Comparative Example 2
The procedure of Comparative Example 1 was repeated, except that it was immersed in an aqueous solution adjusted to pH 0.8 with sulfuric acid and the excess solution was removed with mangle and immersed in a pyrrole solution for 20 minutes. From the weight difference before and after treatment, the polypyrrole adhesion rate was calculated to be 1.2%.
When the average surface resistivity and average departicle number of the obtained yarn were measured, they were 1 × 10 ⁷ Ω / □ and 147/100 m, respectively.

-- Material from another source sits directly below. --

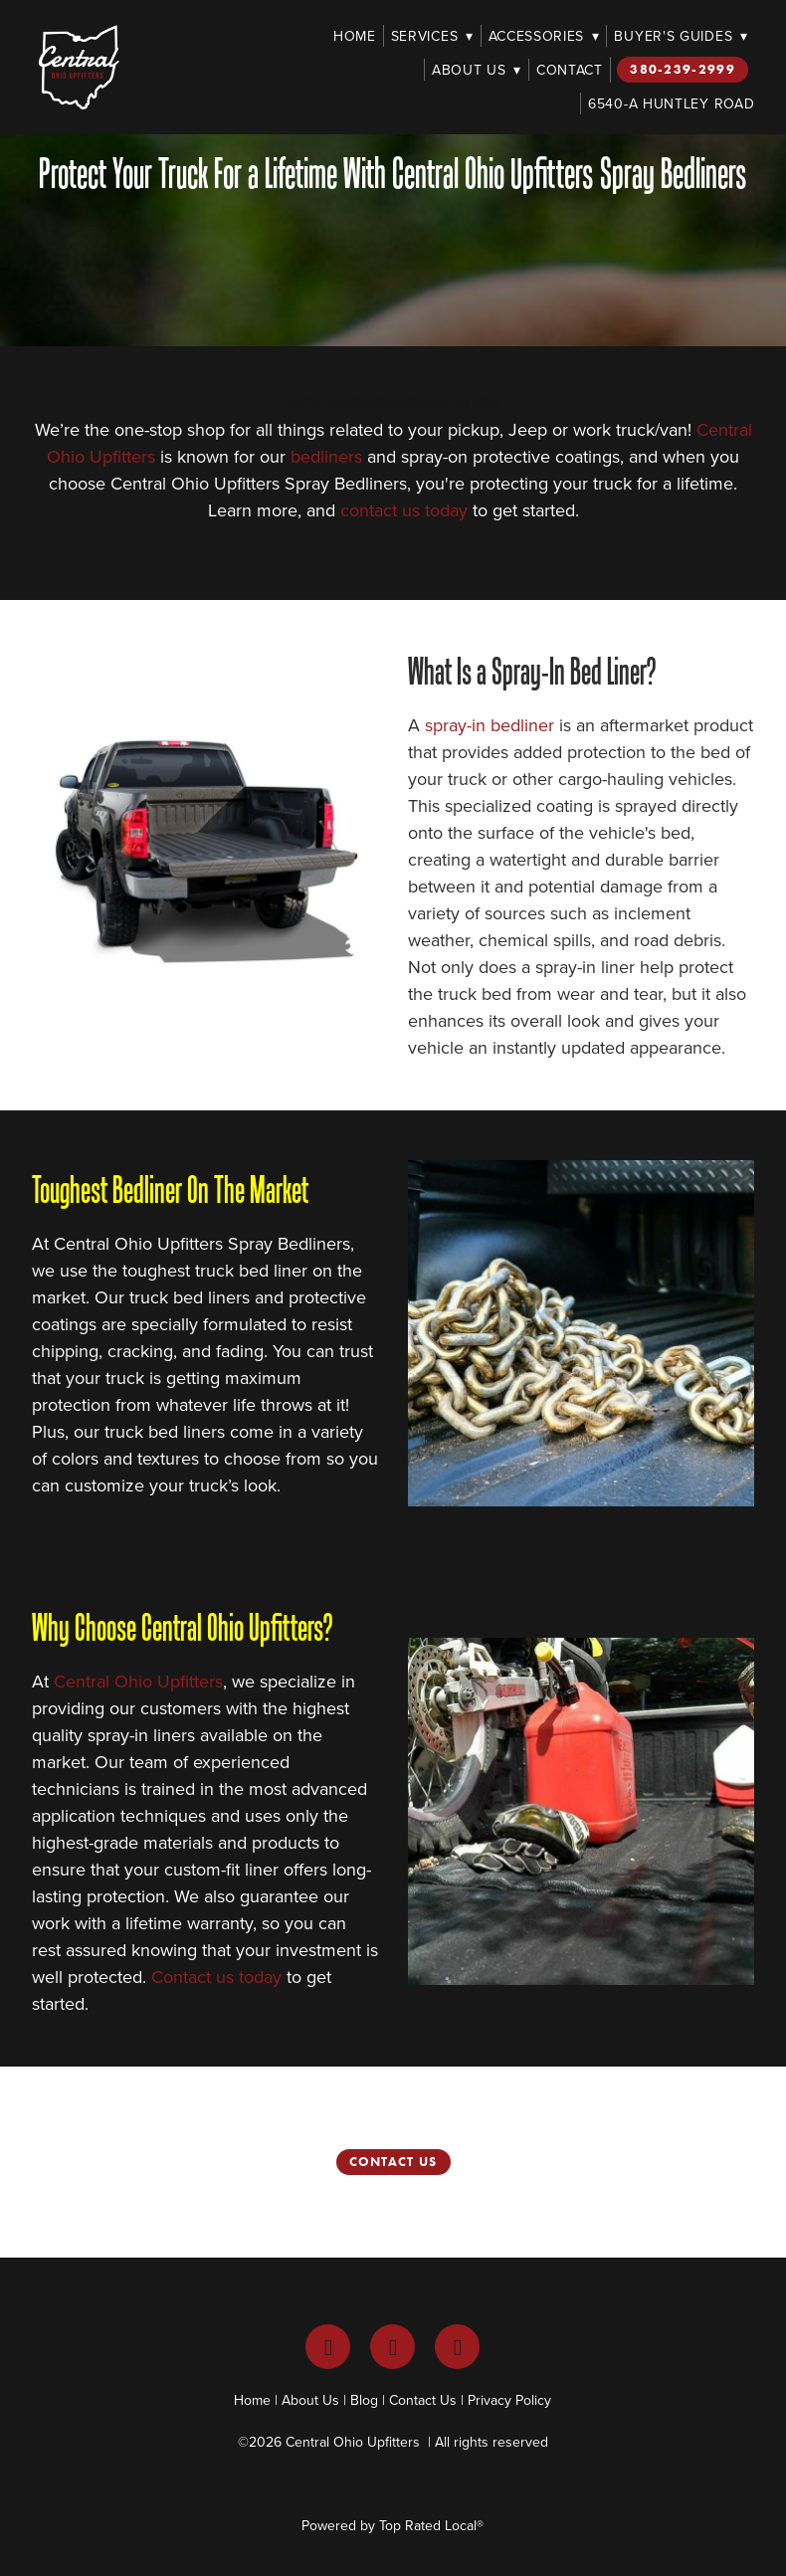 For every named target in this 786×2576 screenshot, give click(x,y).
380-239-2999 (682, 69)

Moreover, when the primary particle diameter of polypyrrole was observed, 90% or more was the size of 10-100 nm.

Claims (11)

(A) impregnating the chargeable yarn with an aqueous oxidizing agent solution containing a dopant;
(B) contacting the impregnated yarn with a gas phase pyrrole monomer and at least partially covering the yarn with polypyrrole produced by oxidative polymerization; and (c) a binder resin with the yarn at least partially coated with polypyrrole. A process for producing a low dusting conductive yarn, comprising the step of treating with an emulsion, dispersion or solution of   The method of claim 1, wherein in step (b), the adhesion of polypyrrole to the yarn is adjusted to 0.1 to 5 wt%.   The method according to claim 1 or 2, wherein in step (c), the pickup rate of the binder resin with respect to the yarn as solid content is adjusted to 0.01 to 3 wt%.   The method according to claim 2, wherein in step (c), the weight ratio of the binder resin to the adhesion of polypyrrole to the yarn is adjusted to 0.01 to 3.00.   The method according to any one of claims 1 to 4, wherein in the step (a), the pH of the oxidizing agent aqueous solution containing the dopant is 4 to 9.   The method according to any one of claims 1 to 4, wherein in step (b), the pyrrole monomer contains a small proportion of a pyrrole homologue or pyrrole derivative.   The method according to any one of claims 1 to 6, further comprising a step of washing and drying the yarn between the steps (b) and (c).   The method according to any one of claims 1 to 7, further comprising the step of drying the yarn after the step (c). The method according to claim 1, wherein the surface resistivity of the conductive yarn is on the order of 10 ¹¹ Ω / □ or less.   10. The method according to claim 1, wherein the chargeable yarn is a multifilament yarn spun from a chargeable polymer. (A) impregnating the chargeable yarn with an aqueous solution of a dopant and an oxidizing agent;
(B) contacting a vapor phase pyrrole monomer with the impregnated yarn in a partitioned reaction chamber and oxidatively polymerizing polypyrrole containing a dopant on the yarn surface;
The manufacturing method of the electrically conductive yarn containing this.